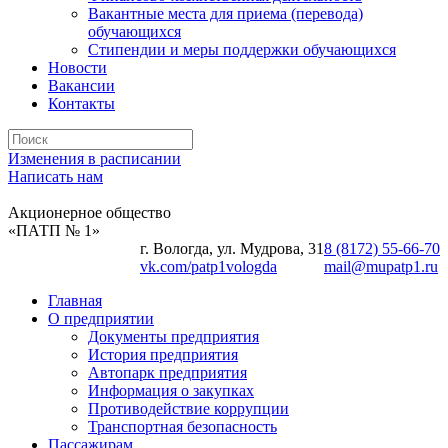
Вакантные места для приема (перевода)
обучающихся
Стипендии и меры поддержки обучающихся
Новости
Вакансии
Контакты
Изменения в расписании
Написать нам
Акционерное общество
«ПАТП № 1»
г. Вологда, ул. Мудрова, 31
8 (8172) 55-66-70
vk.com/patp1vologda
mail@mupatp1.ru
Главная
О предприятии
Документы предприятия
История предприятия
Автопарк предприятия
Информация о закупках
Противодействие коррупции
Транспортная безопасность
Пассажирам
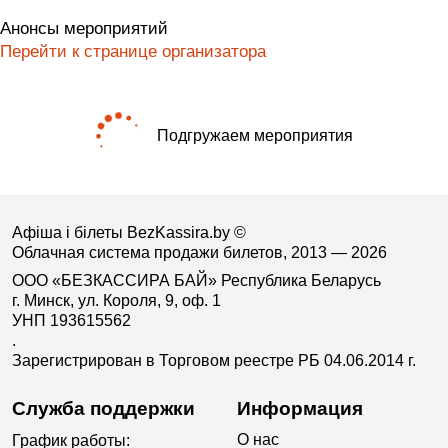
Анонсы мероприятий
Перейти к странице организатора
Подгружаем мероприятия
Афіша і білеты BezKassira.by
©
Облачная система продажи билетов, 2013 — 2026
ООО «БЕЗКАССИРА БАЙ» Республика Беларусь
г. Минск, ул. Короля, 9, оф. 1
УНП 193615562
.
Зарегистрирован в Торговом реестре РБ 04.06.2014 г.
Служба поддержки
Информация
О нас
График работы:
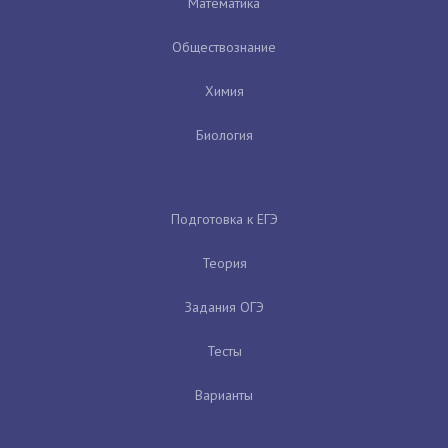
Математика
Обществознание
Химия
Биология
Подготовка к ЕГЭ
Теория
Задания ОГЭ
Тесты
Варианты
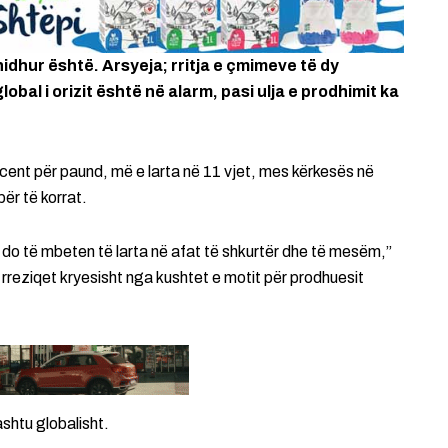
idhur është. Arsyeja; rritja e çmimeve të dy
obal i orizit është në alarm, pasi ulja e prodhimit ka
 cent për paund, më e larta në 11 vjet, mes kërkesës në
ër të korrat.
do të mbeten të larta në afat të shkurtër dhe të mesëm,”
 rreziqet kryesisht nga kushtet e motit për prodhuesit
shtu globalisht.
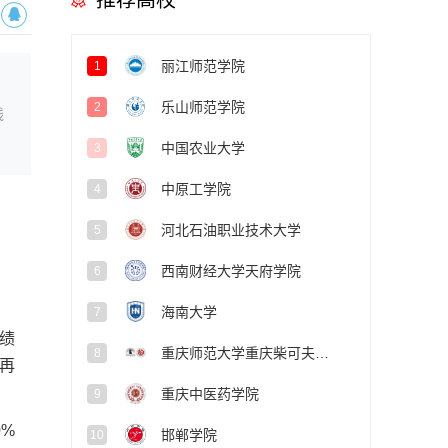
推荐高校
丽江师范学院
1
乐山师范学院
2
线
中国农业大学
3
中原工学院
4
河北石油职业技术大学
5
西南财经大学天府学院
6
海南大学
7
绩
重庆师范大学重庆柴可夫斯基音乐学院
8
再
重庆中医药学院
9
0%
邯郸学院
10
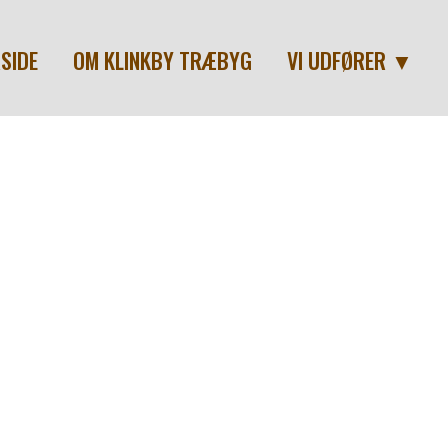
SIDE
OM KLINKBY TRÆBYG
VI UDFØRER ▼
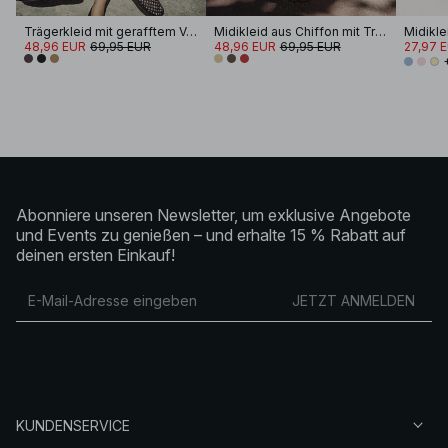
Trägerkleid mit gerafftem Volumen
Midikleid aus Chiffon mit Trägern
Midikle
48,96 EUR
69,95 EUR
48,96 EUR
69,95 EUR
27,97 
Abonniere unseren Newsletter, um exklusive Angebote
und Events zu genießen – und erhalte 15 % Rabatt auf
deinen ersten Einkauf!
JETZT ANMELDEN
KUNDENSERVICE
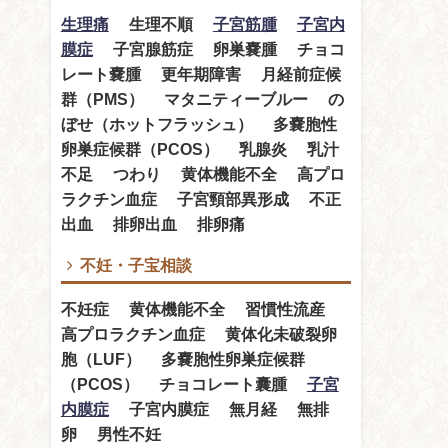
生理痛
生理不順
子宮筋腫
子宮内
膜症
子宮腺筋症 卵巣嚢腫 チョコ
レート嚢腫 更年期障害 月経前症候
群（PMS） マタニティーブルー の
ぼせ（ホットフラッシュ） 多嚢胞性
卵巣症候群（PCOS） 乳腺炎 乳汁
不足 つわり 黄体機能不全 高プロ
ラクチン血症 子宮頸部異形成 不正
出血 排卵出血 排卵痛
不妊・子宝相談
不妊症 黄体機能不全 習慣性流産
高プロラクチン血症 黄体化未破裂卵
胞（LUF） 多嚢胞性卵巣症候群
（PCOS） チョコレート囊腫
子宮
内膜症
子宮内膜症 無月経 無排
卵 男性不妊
* * *
__WHAT THE EXERCISE ASKS__. Your answer must be the entries written out word for word, without their pictures.

__WRITTEN SOLUTION__.
Вакантные места для приема (перевода)
обучающихся
Стипендии и меры поддержки обучающихся
Новости
Вакансии
Контакты
Изменения в расписании
Написать нам
Акционерное общество
«ПАТП № 1»
г. Вологда, ул. Мудрова, 31
8 (8172) 55-66-70
vk.com/patp1vologda
mail@mupatp1.ru
Главная
О предприятии
Документы предприятия
История предприятия
Автопарк предприятия
Информация о закупках
Противодействие коррупции
Транспортная безопасность
Пассажирам
Анонсы мероприятий
Перейти к странице организатора
Подгружаем мероприятия
Афіша і білеты BezKassira.by
©
Облачная система продажи билетов, 2013 — 2026
ООО «БЕЗКАССИРА БАЙ» Республика Беларусь
г. Минск, ул. Короля, 9, оф. 1
УНП 193615562
.
Зарегистрирован в Торговом реестре РБ 04.06.2014 г.
Служба поддержки
Информация
О нас
График работы:
Математика
Обществознание
Химия
Биология
Подготовка к ЕГЭ
Теория
Задания ОГЭ
Тесты
Варианты
idhur është. Arsyeja; rritja e çmimeve të dy
obal i orizit është në alarm, pasi ulja e prodhimit ka
 cent për paund, më e larta në 11 vjet, mes kërkesës në
ër të korrat.
do të mbeten të larta në afat të shkurtër dhe të mesëm,”
 rreziqet kryesisht nga kushtet e motit për prodhuesit
shtu globalisht.
推荐高校
丽江师范学院
1
乐山师范学院
2
线
中国农业大学
3
中原工学院
4
河北石油职业技术大学
5
西南财经大学天府学院
6
海南大学
7
绩
重庆师范大学重庆柴可夫斯基音乐学院
8
再
重庆中医药学院
9
0%
邯郸学院
10
SIDE
OM KLINKBY TRÆBYG
VI UDFØRER ▼
Trägerkleid mit gerafftem Volumen
Midikleid aus Chiffon mit Trägern
Midikle
48,96 EUR
69,95 EUR
48,96 EUR
69,95 EUR
27,97 
Abonniere unseren Newsletter, um exklusive Angebote
und Events zu genießen – und erhalte 15 % Rabatt auf
deinen ersten Einkauf!
JETZT ANMELDEN
KUNDENSERVICE
生理痛
生理不順
子宮筋腫
子宮内
膜症
子宮腺筋症 卵巣嚢腫 チョコ
レート嚢腫 更年期障害 月経前症候
群（PMS） マタニティーブルー の
ぼせ（ホットフラッシュ） 多嚢胞性
卵巣症候群（PCOS） 乳腺炎 乳汁
不足 つわり 黄体機能不全 高プロ
ラクチン血症 子宮頸部異形成 不正
出血 排卵出血 排卵痛
不妊・子宝相談
不妊症 黄体機能不全 習慣性流産
高プロラクチン血症 黄体化未破裂卵
胞（LUF） 多嚢胞性卵巣症候群
（PCOS） チョコレート囊腫
子宮
内膜症
子宮内膜症 無月経 無排
卵 男性不妊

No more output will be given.